You can install it via pip:

pip3 install neuralqa

Launch the web interface via command line:

neuralqa ui --port 5000

You can also clone this repository, make changes and launch the application directly from repository:

python neuralqa/cli.py ui
NeuralQA User Interface Screenshot

Why NeuralQA?

The goal of NeuralQA is to provide the quickest path to exploring QA with as little changes as possible to your current infrastructure.

NeuralQA is helpful in a few ways:

  • A visual interface for sensemaking of model results.

  • A rest api for QA related operations (retrieval, document reading, model explanation).

  • Helpful implementations that can improve the QA process - RelSnip (Relevant Snippets): The content of retrieved documents can be lengthy, incurring high latency costs for a docuement reader to process the entire document. RelSnip constructs a smaller passage by concatenating subsections of the original documents that contain exact keyword matches for the query. This set of relevant snippets is then processed by the document reader. - Query expansion: Sparse representation retrievers like BM25 and TFIDF (implemented in ElasticSearch) rely on exact query keyword matching. This can be problematic if a different vocabulary is used in the documents to express the same content. To help address this, NeuralQA can rewrite the query to integrate additional keywords to increase the set of relevant retrieved documents.
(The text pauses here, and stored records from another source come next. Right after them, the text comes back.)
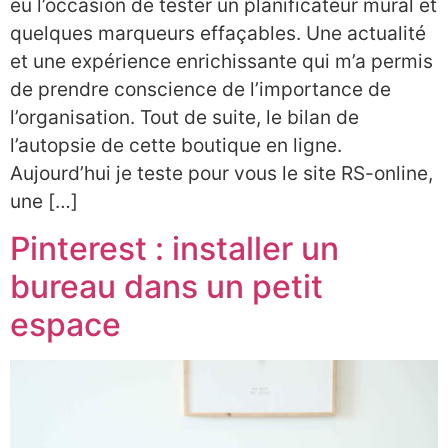
eu l’occasion de tester un planificateur mural et
quelques marqueurs effaçables. Une actualité
et une expérience enrichissante qui m’a permis
de prendre conscience de l’importance de
l’organisation. Tout de suite, le bilan de
l’autopsie de cette boutique en ligne.
Aujourd’hui je teste pour vous le site RS-online,
une […]
Pinterest : installer un
bureau dans un petit
espace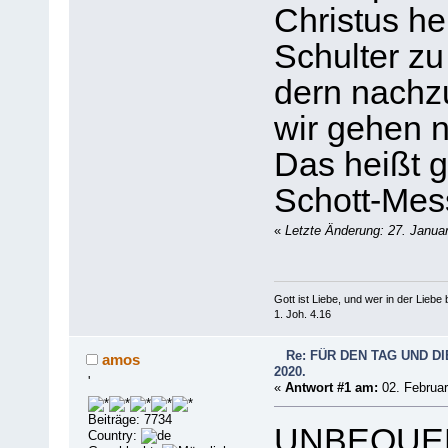
Christus he
Schulter zu
dern nachzu
wir gehen 
Das heißt 
Schott-Me
«
Letzte Änderung: 27. Janua
Gott ist Liebe, und wer in der Liebe bl
1. Joh. 4.16
Re: FÜR DEN TAG UND DI
amos
2020.
'
«
Antwort #1 am:
02. Februar
Beiträge: 7734
UNBEQUE
Country: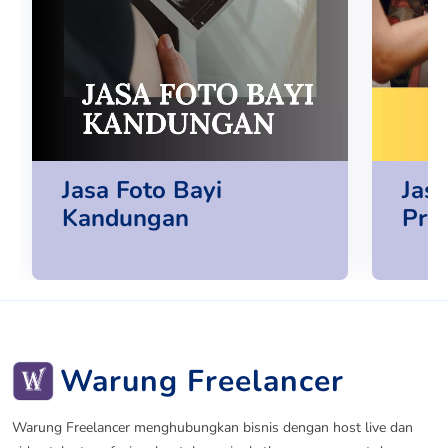
Jasa Foto Bayi
Jas
Kandungan
Pro
Warung Freelancer
Warung Freelancer menghubungkan bisnis dengan host live dan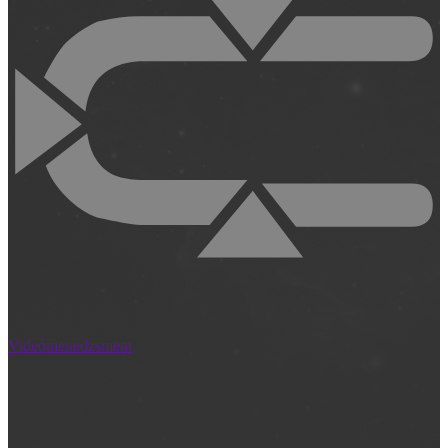
Videómenedzsment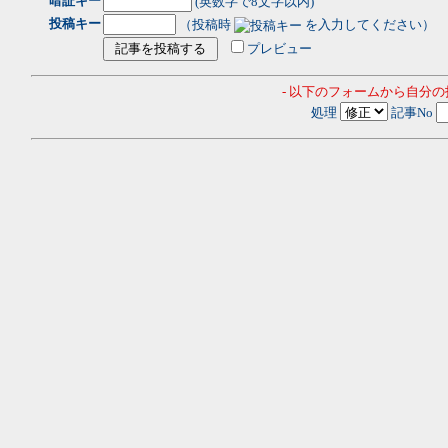
暗証キー
(英数字で8文字以内)
投稿キー
（投稿時
を入力してください）
プレビュー
- 以下のフォームから自分
処理
記事No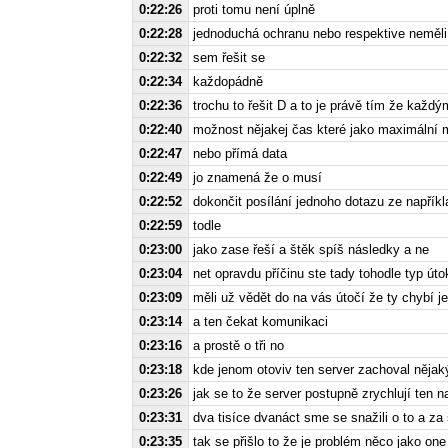
0:22:26
proti tomu není úplně
0:22:28
jednoduchá ochranu nebo respektive neměli 
0:22:32
sem řešit se
0:22:34
každopádně
0:22:36
trochu to řešit D a to je právě tím že každ
0:22:40
možnost nějakej čas které jako maximální m
0:22:47
nebo přímá data
0:22:49
jo znamená že o musí
0:22:52
dokončit posílání jednoho dotazu ze napříkla
0:22:59
todle
0:23:00
jako zase řeší a štěk spíš následky a ne
0:23:04
net opravdu příčinu ste tady tohodle typ úto
0:23:09
měli už vědět do na vás útočí že ty chybí j
0:23:14
a ten čekat komunikaci
0:23:16
a prostě o tři no
0:23:18
kde jenom otoviv ten server zachoval něja
0:23:26
jak se to že server postupně zrychlují ten 
0:23:31
dva tisíce dvanáct sme se snažili o to a za 
0:23:35
tak se přišlo to že je problém něco jako o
  • Configurable via a yaml configuration file.

    • Bring your own QA reader. You can select from the gallery of QA models provided by HuggingFace or provide your own finetuned HuggingFace model.

    • Bring your own retriever. You can attach NeuralQA to an existing retriever instance (elasticsearch) and configure retriever queries.

    • Configure the visual interface.

      • Show/hide views: e.g. show/hide retrieved passages, show only top answer or all answers, show sample questions etc.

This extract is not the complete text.